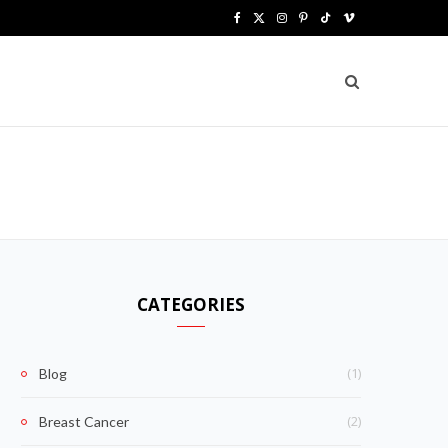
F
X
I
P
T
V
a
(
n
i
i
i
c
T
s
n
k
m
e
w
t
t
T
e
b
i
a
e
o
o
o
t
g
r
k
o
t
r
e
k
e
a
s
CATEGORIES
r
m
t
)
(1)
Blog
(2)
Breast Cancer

_ _ _ _ _ _ _

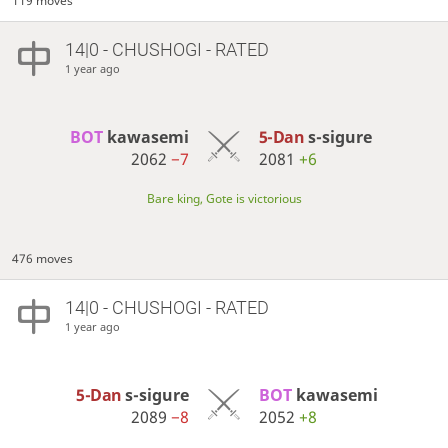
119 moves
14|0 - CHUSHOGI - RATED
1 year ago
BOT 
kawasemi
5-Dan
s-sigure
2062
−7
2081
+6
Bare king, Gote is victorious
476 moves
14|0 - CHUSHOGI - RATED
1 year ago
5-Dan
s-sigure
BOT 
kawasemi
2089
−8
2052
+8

_ _ _ _ _ _ _

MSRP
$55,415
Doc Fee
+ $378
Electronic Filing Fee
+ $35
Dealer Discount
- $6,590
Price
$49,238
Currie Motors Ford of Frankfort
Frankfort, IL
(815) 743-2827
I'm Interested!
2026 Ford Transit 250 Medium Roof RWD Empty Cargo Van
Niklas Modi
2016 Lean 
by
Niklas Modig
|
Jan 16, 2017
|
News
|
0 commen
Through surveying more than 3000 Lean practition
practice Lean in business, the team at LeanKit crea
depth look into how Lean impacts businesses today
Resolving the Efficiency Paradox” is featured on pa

_ _ _ _ _ _ _

Work item: Search the entries above for "Ford". Return every line that has it.

Response for this exercise:
Currie Motors Ford of Frankfort
2026 Ford Transit 250 Medium Roof RWD Empty Cargo Van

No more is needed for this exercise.